7.2 The formula returns an unexpected value
To understand why a formula returns an unexpected value we need to examine the calculations steps in detail. Luckily, Excel has a tool that is really handy in these situations. Here is how to troubleshoot a formula:
- Select the cell containing the formula you want to examine in detail.
- Go to tab “Formulas” on the ribbon.
- Press with left mouse button on "Evaluate Formula" button. A dialog box appears.
The formula appears in a white field inside the dialog box. Underlined expressions are calculations being processed in the next step. The italicized expression is the most recent result. The buttons at the bottom of the dialog box allows you to evaluate the formula in smaller calculations which you control. - Press with left mouse button on the "Evaluate" button located at the bottom of the dialog box to process the underlined expression.
- Repeat pressing the "Evaluate" button until you have seen all calculations step by step. This allows you to examine the formula in greater detail and hopefully find the culprit.
- Press "Close" button to dismiss the dialog box.
There is also another way to debug formulas using the function key F9. F9 is especially useful if you have a feeling that a specific part of the formula is the issue, this makes it faster than the "Evaluate Formula" tool since you don't need to go through all calculations to find the issue..
- Enter Edit mode: Double-press with left mouse button on the cell or press F2 to enter Edit mode for the formula.
- Select part of the formula: Highlight the specific part of the formula you want to evaluate. You can select and evaluate any part of the formula that could work as a standalone formula.
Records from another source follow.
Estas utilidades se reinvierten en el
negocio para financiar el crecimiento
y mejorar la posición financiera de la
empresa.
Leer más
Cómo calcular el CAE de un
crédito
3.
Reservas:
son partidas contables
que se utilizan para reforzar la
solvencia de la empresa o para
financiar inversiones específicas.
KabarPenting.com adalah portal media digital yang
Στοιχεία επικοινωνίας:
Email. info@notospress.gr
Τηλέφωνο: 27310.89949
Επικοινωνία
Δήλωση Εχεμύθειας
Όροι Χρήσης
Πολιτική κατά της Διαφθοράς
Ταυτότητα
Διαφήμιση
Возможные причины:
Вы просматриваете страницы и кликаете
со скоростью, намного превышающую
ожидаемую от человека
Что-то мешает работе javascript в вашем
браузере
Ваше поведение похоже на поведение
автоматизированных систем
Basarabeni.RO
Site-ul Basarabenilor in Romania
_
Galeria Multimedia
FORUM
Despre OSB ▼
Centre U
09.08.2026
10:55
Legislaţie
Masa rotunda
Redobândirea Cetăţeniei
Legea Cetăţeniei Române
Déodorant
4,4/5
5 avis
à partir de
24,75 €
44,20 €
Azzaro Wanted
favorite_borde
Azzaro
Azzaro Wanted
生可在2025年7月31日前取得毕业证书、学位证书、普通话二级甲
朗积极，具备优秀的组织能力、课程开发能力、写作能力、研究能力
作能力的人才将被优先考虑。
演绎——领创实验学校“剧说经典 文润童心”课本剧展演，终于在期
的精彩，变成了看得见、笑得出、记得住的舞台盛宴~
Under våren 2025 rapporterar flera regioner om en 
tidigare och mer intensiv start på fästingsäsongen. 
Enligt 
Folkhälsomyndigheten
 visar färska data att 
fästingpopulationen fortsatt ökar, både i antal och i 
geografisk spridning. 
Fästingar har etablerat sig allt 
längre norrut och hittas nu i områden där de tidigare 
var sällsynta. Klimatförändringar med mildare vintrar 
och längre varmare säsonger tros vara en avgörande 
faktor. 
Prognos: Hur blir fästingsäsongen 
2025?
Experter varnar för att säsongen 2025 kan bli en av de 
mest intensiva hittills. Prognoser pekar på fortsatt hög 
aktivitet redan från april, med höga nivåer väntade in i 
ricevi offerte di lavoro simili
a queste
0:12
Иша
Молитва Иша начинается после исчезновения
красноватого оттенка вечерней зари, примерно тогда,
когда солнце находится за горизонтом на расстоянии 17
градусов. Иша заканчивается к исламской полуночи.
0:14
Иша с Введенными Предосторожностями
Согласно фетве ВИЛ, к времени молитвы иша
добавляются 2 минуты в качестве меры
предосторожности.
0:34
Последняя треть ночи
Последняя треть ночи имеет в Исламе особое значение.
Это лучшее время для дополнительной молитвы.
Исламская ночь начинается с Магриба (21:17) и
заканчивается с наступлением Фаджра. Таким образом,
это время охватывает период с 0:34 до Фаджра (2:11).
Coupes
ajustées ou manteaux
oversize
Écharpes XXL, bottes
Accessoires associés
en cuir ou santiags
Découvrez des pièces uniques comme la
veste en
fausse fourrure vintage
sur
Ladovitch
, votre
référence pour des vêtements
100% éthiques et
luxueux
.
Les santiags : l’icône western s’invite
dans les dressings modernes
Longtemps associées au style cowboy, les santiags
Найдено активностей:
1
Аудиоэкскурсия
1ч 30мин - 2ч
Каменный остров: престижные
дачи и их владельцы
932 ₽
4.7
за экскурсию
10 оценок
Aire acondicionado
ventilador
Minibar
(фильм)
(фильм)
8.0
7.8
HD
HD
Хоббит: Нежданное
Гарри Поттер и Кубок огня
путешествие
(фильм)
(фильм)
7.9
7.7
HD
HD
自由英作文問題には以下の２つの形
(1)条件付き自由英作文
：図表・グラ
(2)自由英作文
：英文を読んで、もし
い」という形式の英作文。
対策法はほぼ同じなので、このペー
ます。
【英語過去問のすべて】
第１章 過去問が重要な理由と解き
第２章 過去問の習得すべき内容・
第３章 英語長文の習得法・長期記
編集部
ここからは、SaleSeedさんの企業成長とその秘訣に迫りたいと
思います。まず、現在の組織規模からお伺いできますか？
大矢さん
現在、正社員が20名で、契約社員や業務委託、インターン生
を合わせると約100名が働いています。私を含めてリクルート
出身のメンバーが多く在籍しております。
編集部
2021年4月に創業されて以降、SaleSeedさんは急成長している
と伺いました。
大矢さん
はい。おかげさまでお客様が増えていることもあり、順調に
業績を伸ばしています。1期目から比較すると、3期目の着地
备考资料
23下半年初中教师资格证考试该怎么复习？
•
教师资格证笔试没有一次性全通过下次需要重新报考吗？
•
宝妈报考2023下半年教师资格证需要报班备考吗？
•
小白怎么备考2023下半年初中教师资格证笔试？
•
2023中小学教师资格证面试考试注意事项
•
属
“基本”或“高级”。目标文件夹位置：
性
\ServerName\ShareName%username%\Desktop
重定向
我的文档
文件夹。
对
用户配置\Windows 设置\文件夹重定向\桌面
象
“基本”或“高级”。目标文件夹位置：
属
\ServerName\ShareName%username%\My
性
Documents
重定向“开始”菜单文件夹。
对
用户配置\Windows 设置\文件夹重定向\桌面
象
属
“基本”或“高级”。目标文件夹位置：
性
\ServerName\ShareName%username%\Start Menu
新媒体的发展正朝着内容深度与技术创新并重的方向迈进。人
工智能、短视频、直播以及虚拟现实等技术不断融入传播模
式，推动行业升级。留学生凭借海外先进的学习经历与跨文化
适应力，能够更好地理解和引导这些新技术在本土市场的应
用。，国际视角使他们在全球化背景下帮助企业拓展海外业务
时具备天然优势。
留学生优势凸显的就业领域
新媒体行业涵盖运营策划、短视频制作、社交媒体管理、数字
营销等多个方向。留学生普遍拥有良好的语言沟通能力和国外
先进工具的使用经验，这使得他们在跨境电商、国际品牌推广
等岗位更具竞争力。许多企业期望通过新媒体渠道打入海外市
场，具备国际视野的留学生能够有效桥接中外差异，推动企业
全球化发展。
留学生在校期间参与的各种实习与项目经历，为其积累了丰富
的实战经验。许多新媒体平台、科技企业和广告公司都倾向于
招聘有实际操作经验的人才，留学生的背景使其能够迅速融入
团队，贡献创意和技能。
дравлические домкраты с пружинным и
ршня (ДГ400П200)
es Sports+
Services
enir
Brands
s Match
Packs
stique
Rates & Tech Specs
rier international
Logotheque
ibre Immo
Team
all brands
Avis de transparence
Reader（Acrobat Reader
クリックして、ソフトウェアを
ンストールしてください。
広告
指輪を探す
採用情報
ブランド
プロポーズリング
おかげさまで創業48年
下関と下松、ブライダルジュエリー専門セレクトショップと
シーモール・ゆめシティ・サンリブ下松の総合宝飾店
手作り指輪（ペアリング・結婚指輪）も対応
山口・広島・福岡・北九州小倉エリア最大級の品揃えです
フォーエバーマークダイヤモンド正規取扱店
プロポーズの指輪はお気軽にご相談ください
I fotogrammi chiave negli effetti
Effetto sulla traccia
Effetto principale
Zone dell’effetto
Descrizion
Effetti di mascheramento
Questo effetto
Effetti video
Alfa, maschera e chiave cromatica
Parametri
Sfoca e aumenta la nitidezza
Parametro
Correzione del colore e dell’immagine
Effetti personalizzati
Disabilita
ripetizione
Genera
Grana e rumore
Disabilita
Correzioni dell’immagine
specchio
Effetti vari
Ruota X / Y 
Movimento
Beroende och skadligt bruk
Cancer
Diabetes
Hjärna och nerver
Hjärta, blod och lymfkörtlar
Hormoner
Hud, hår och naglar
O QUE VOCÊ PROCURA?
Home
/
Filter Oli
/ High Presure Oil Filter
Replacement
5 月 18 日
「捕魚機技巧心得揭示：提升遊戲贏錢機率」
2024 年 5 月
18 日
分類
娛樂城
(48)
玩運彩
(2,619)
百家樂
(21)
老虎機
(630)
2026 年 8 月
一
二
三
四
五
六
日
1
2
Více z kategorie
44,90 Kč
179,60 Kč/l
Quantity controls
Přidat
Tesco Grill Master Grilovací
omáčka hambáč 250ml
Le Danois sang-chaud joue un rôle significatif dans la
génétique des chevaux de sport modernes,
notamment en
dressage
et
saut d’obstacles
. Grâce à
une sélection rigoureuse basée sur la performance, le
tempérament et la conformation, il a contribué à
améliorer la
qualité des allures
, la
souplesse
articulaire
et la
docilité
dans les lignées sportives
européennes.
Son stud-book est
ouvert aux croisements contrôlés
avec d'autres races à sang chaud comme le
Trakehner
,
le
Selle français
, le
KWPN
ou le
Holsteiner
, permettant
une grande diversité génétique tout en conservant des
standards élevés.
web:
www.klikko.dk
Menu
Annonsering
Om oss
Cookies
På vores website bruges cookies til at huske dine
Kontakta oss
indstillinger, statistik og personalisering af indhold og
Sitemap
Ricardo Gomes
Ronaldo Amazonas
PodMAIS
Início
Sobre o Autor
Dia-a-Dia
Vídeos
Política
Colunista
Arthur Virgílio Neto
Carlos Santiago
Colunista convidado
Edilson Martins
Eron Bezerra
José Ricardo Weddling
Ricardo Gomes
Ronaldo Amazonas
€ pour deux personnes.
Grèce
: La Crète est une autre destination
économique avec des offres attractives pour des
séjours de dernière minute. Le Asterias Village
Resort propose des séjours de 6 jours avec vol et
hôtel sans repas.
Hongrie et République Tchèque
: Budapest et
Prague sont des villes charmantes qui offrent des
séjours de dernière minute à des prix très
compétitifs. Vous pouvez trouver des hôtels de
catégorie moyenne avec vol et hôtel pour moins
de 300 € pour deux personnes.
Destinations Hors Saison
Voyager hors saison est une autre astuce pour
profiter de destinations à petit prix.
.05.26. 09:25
- Press F9: This will calculate and display the result of just that selected portion.
- Evaluate step-by-step: You can select and evaluate different parts of the formula to see intermediate results.
- Check for errors: This allows you to pinpoint which part of a complex formula may be causing an error.
The image above shows cell reference C3 converted to hard-coded value using the F9 key. The CONFIDENCE.NORM function requires numerical values which is not the case in this example. We have found what is wrong with the formula.
Tips!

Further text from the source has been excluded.